INTRODUCTION TO TEST THEORY



INTRODUCTION TO TEST THEORY

Education 252

Spring 2006

MWF 9:00-10:30, School of Education Building, room 208

Instructor: Edward Haertel haertel@stanford.edu

office: e331 650-725-1251

home: 650-494-6432

(Office hours by arrangement, individual or small group)

Teaching Assistant: Xuejun (Ina) Shen xuejuns@stanford.edu

cell: 650-387-1226

This course introduces classical test theory, including definitions and formulas for test reliability, standard error of measurement, and related statistics. Additional topics include test validity, item statistics useful in test construction, score scales and norms commonly used in educational testing, item bias and test bias, and ideas of fairness and equity in educational and psychological testing. Factor analysis as well as the major extensions and alternatives to classical test theory, generalizability theory and item response theory (latent trait theory), are briefly introduced.

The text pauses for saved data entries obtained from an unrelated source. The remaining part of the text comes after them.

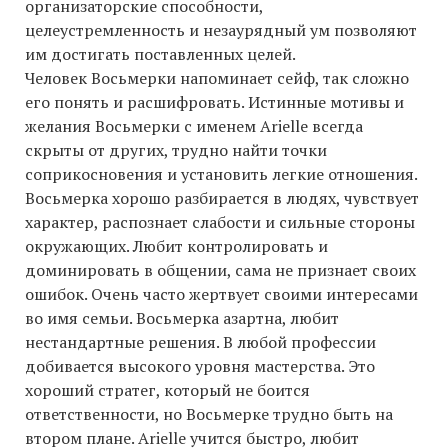
организаторские способности,
целеустремленность и незаурядный ум позволяют
им достигать поставленных целей.
Человек Восьмерки напоминает сейф, так сложно
его понять и расшифровать. Истинные мотивы и
желания Восьмерки с именем Arielle всегда
скрыты от других, трудно найти точки
соприкосновения и установить легкие отношения.
Восьмерка хорошо разбирается в людях, чувствует
характер, распознает слабости и сильные стороны
окружающих. Любит контролировать и
доминировать в общении, сама не признает своих
ошибок. Очень часто жертвует своими интересами
во имя семьи. Восьмерка азартна, любит
нестандартные решения. В любой профессии
добивается высокого уровня мастерства. Это
хороший стратег, который не боится
ответственности, но Восьмерке трудно быть на
втором плане. Arielle учится быстро, любит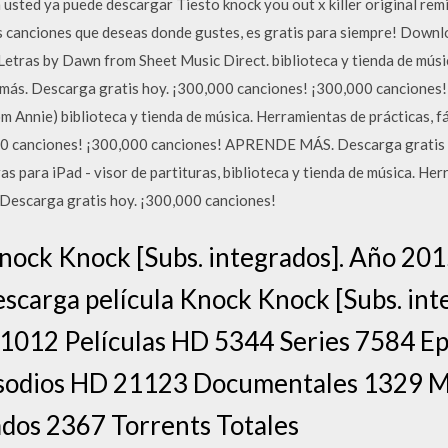
usted ya puede descargar Tiesto knock you out x killer original r
s canciones que deseas donde gustes, es gratis para siempre! Down
Letras by Dawn from Sheet Music Direct. biblioteca y tienda de músi
 más. Descarga gratis hoy. ¡300,000 canciones! ¡300,000 cancione
om Annie) biblioteca y tienda de música. Herramientas de prácticas, 
00 canciones! ¡300,000 canciones! APRENDE MÁS. Descarga gratis h
as para iPad - visor de partituras, biblioteca y tienda de música. Her
Descarga gratis hoy. ¡300,000 canciones!
Knock Knock [Subs. integrados]. Año 20
escarga película Knock Knock [Subs. in
 1012 Películas HD 5344 Series 7584 E
isodios HD 21123 Documentales 1329 M
dos 2367 Torrents Totales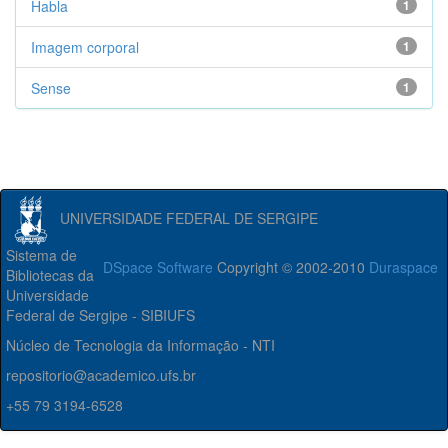
Habla
1
Imagem corporal
1
Sense
1
UNIVERSIDADE FEDERAL DE SERGIPE
Sistema de
DSpace Software
Copyright © 2002-2010
Duraspace
Bibliotecas da
Universidade
Federal de Sergipe - SIBIUFS
Núcleo de Tecnologia da Informação - NTI
repositorio@academico.ufs.br
+55 79 3194-6528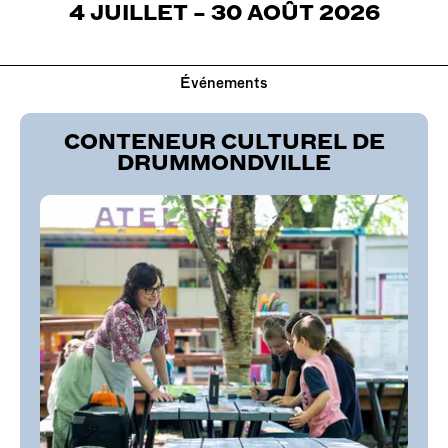
4
JUILLET
– 30 AOÛT 2026
Événements
CONTENEUR CULTUREL DE
DRUMMONDVILLE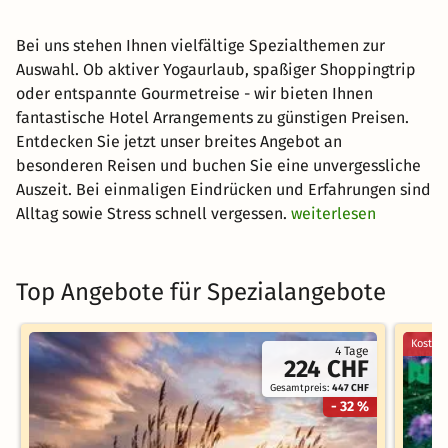
Bei uns stehen Ihnen vielfältige Spezialthemen zur
Auswahl. Ob aktiver Yogaurlaub, spaßiger Shoppingtrip
oder entspannte Gourmetreise - wir bieten Ihnen
fantastische Hotel Arrangements zu günstigen Preisen.
Entdecken Sie jetzt unser breites Angebot an
besonderen Reisen und buchen Sie eine unvergessliche
Auszeit. Bei einmaligen Eindrücken und Erfahrungen sind
Alltag sowie Stress schnell vergessen.
weiterlesen
Top Angebote für Spezialangebote
Kostenl
4 Tage
224 CHF
Gesamtpreis:
447 CHF
- 32 %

This course is intended to equip students to read the literature in their own substantive areas more critically, to use tests more intelligently in research, and to pursue further studies in psychometrics. It is prerequisite to Education 353A (Item Response Theory) and Education 353C (Generalizability Theory). Although the focus of the course is on paper-and-pencil measures of cognitive abilities and academic achievement, most of the concepts and methods developed apply equally to performance testing, as well as the assessment of attitudes and personality constructs, ratings based on systematic observations, and other kinds of assessments of individuals or groups.

Materials

The text for the course is Introduction to Classical and Modern Test Theory,

by Linda Crocker and James Algina (1986).

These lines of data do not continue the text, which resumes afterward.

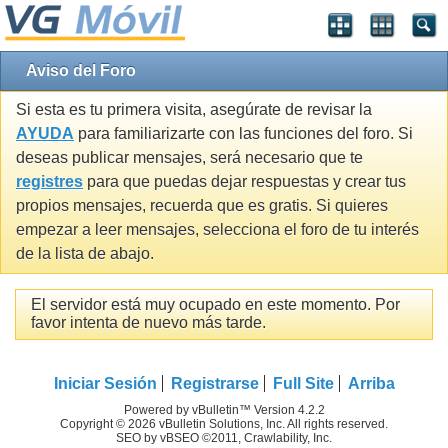
Aviso del Foro
Si esta es tu primera visita, asegúrate de revisar la
AYUDA
para familiarizarte con las funciones del foro. Si
deseas publicar mensajes, será necesario que te
registres
para que puedas dejar respuestas y crear tus
propios mensajes, recuerda que es gratis. Si quieres
empezar a leer mensajes, selecciona el foro de tu interés
de la lista de abajo.
El servidor está muy ocupado en este momento. Por
favor intenta de nuevo más tarde.
Iniciar Sesión
Registrarse
Full Site
Arriba
Powered by vBulletin™ Version 4.2.2
Copyright © 2026 vBulletin Solutions, Inc. All rights reserved.
SEO by vBSEO ©2011, Crawlability, Inc.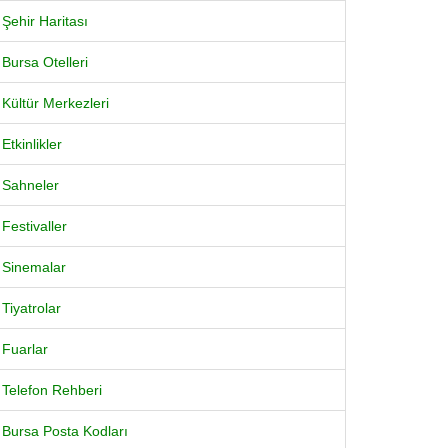
Şehir Haritası
Bursa Otelleri
Kültür Merkezleri
Etkinlikler
Sahneler
Festivaller
Sinemalar
Tiyatrolar
Fuarlar
Telefon Rehberi
Bursa Posta Kodları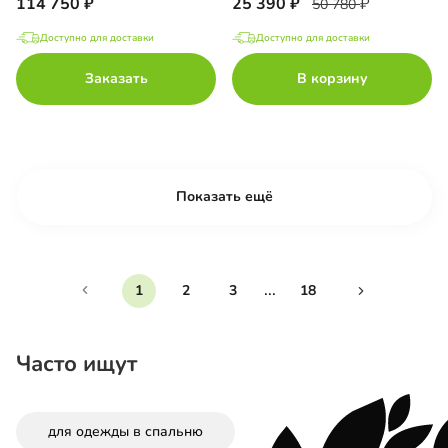
114 750
25 390
50 780
Доступно для доставки
Доступно для доставки
Заказать
В корзину
Показать ещё
...
1
2
3
18
Часто ищут
для одежды в спальню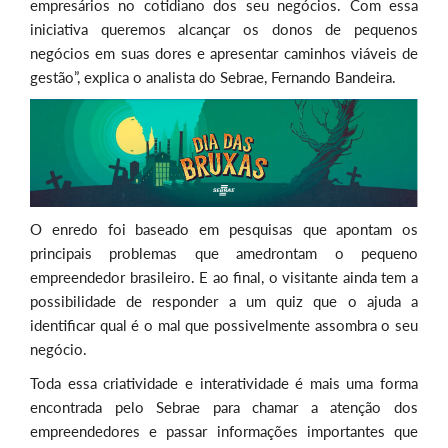
empresários no cotidiano dos seu negócios. Com essa
iniciativa queremos alcançar os donos de pequenos
negócios em suas dores e apresentar caminhos viáveis de
gestão”, explica o analista do Sebrae, Fernando Bandeira.
O enredo foi baseado em pesquisas que apontam os
principais problemas que amedrontam o pequeno
empreendedor brasileiro. E ao final, o visitante ainda tem a
possibilidade de responder a um quiz que o ajuda a
identificar qual é o mal que possivelmente assombra o seu
negócio.
Toda essa criatividade e interatividade é mais uma forma
encontrada pelo Sebrae para chamar a atenção dos
empreendedores e passar informações importantes que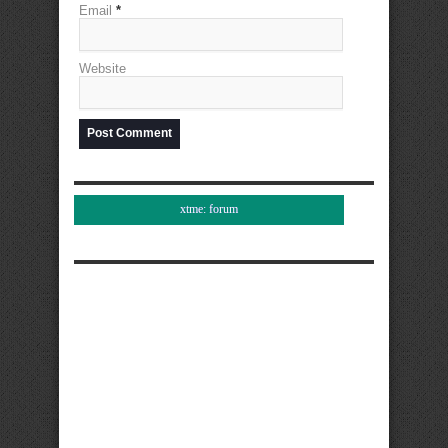
Email
*
Website
xtme: forum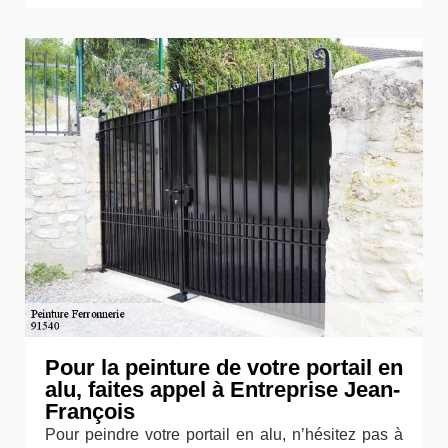
Pour la peinture de votre portail en
alu, faites appel à Entreprise Jean-
François
Pour peindre votre portail en alu, n’hésitez pas à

Students are also encouraged to pursue the readings listed in the attached bibliography. These are intended both to provide additional review and practice for students especially insecure about their statistical preparation, and to offer more thorough coverage of selected topics, for those who wish to go beyond what is provided in the text or who are concerned with specific kinds of applications of measurement theory. In previous years, optional readings have been placed on reserve. The library has found, however, that the demand for optional readings is generally low, and that the restricted loan period for materials on reserve inconveniences those students who do make use of them. For the past several years, I have followed the library's recommendation in not placing these materials on reserve, and students have not reported any difficulties. If access to or competition for these materials should pose any problem, please let me know, and I'll try to locate additional copies for you to use.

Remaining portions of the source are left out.